Когда стол был уже накрыт, Мари-Луйс предложила гостям свежего пива.
— Сама варила, — сказала она. — Из сисаканского ячменя. Просила
специально привезти мне его из отчего дома. Угощайтесь... Усладись, Арванд
Бихуни, и засвидетельствуй, сколь я умела и искусна. Ты ведь многому
свидетель. Будь свидетелем и в этом.
— Свидетельствую, великая царица, — словно бы не понимая, к чему она
клонит, ответил Арванд Бихуни.
Наведенные сурьмой глаза царицы полыхали огнем. Она с отвращением
разглядывала жреца. Лоб у него блестел, как камень-голыш, извлеченный из
воды после того, как пролежал в ней тысячелетия. Арванд Бихуни и сам
словно многовековая окаменелость, глыба с синюшной головой, которую,
наверно, даже пилой не отпилишь... И однако скоро, очень скоро она
собственноручно снесет ее с плеч...
Такие думы теснились в ней, но сказала она другое:
— Да будет в радость тебе выпитое, Арванд Бихуни! И на пользу.
— Божественный напиток! — причмокивая от удовольствия, льстил ей
верховный жрец. — Такого пива не было даже у хеттского царя.
Мари-Луйс рассказала, что, будучи в плену, она научила жен Мурсилиса
варить пиво, и добавила, что сама еще владеет тайной приготовления миро,
но этим она с хеттскими женщинами не поделилась.
— Я не открыла им секрета, не то что ты, бездумно и охотно
выкладывающий хеттам все важнейшие наши царские тайны.
Арванд Бихуни еще больше посинел и сжался.
— Не понимаю, что ты имеешь в виду, царица? — резко бросил он. —
Ничего не понимаю. Видно, стар я стал.
Прекрасно все понимал, и, несмотря на наигранное удивление, было
видно, что он чувствует, куда направлено острие удара царицы.
— Я имею в виду тайну сохранения вечной молодости, верховный жрец, —
сбивая его с толку, сказала Мари-Луйс, довольная тем, что может водить за
нос эту воспаленную голову, окуная ее в леденящий холод своей быстро
сменяемой словесной атаки.
И жрец действительно успокоился и облегченно вздохнул...
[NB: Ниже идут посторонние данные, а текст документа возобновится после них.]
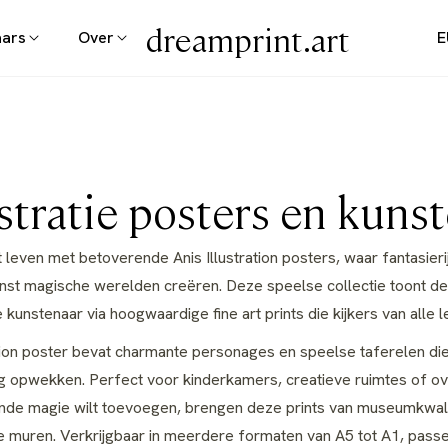
dreamprint.art
aars
Over
E
e:
ustratie posters en kun
 leven met betoverende Anis Illustration posters, waar fantasie
nst magische werelden creëren. Deze speelse collectie toont 
de kunstenaar via hoogwaardige fine art prints die kijkers van alle l
ation poster bevat charmante personages en speelse taferelen di
 opwekken. Perfect voor kinderkamers, creatieve ruimtes of ov
ende magie wilt toevoegen, brengen deze prints van museumkwali
e muren. Verkrijgbaar in meerdere formaten van A5 tot A1, passen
Царь принялся рассказывать о том, как успешно идет строительство
крепостей в стране, и о том, что в некоторых горных отрогах уже высятся
новые твердыни и в них размещены воинские гарнизоны. Он высказал и свое
заветное желание дополнительно создать большую, численностью не менее
десяти тысяч, конницу. На что верховный жрец не без удивления спросил:
— А откуда ты возьмешь столько воинов, божественный?
— Половину из них — пять тысяч душ — дашь ты, Арванд Бихуни. Из твоих
храмовых служителей. Остальных соберу сам.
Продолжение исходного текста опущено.